A ride is uniquely identified as a combination of rider, driver, time_of_day, type_of_service and traffic_condition ids. This is smart. And this is a star schema. This way of putting it gives a different perspective of the star schema I know from big data realm.
Normalization
3NF
- Primary key - every table should have a primary key. Avoid intelligent keys - use a key that doesn’t have any meaning about the item.
- Atomic columns - a column value should be a single value. It should not contain combination of values. In other word you should be able to manipulate the value inside a column with out loading it to memory.
- No repeating groups - a column should not contain multiple records in a single row as repeating values. The repeating values should be stored in a separate table with foreign keys.
- Non-key columns describe only the whole key - non-key columns only describe about the primary key not about other non-key columns. If a non-key column describes about another non-key column, they should be stored in a separate table and referenced with a foreign key.
- No derived columns - a column should not be a computed value of other columns. This is redundant and if one of the columns are changed the computed value would be incorrect.
Denormalization
If at least one of the principles are intentionally violated we get denormalized denormalized. This doesn’t mean designing a database with out considering the normalization rules. To denormalize a best practice is to first normalize it and intentionally violate the normalize rule to achieve some thing like fast read.
Normalization advantages
- Limit data anomalies: different entities are stored in a separate tables thus
- Adding new entity will not affect other entities
- Updating and deleting of an entity is done at on place and will take effect everywhere.
- Enforce data structure:
- Prevent you from duplicating records
- Dependencies should be fulfilled before adding or deleting a record. This dependenceis are created with table relations.

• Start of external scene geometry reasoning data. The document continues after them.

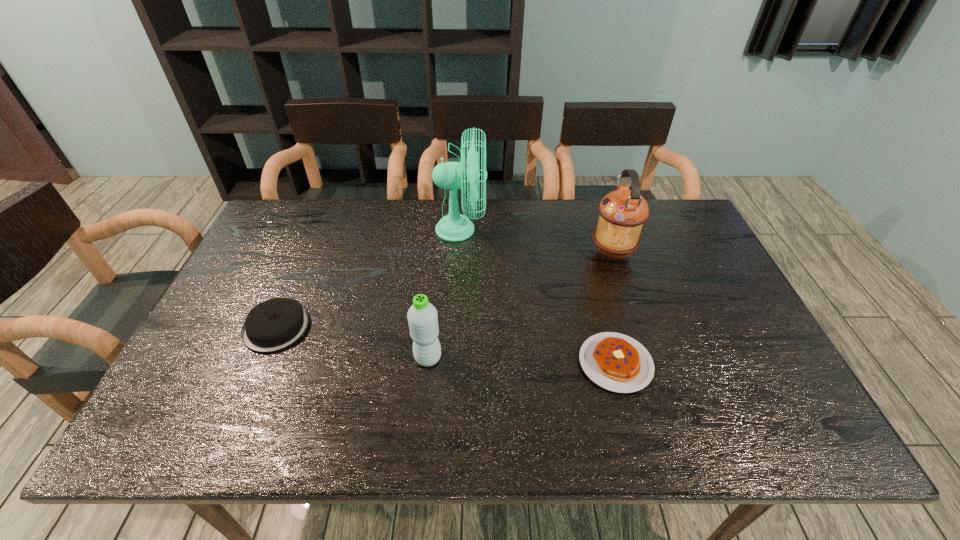 You are a GUI agent. You are given a task and a screenshot of the screen. Output one action in this format:
    pyautogui.click(x=<x>, y=<y>)
    Task: Click on the vacant area that satisfies the following two spatial constraints: 1. on the back side of the shorter pancake; 2. in front of the fan to blow air
    The width and height of the screenshot is (960, 540).
    Given the screenshot: What is the action you would take?
    pyautogui.click(x=580, y=230)

Where is `vacant region that satisfies the following two spatial constraints: 1. in front of the oil lamp to blow air; 2. on the left side of the tallest object`? This screenshot has width=960, height=540. vacant region that satisfies the following two spatial constraints: 1. in front of the oil lamp to blow air; 2. on the left side of the tallest object is located at coordinates (460, 253).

- Size: since it prevents data duplication the size is much smaller.
Denormalization advantages
- SELECT speed: by reducing join operation and on query computations your SELECT query will be much faster.
Denormalization is suited for analytics databases since it is suitable for complex queries and faster SELECT speed on larger data size.
Normalization is suited for operational databases since size is relatively small and mostly a lookup queries are performed. Normalization rules will help you to keep your data integrity.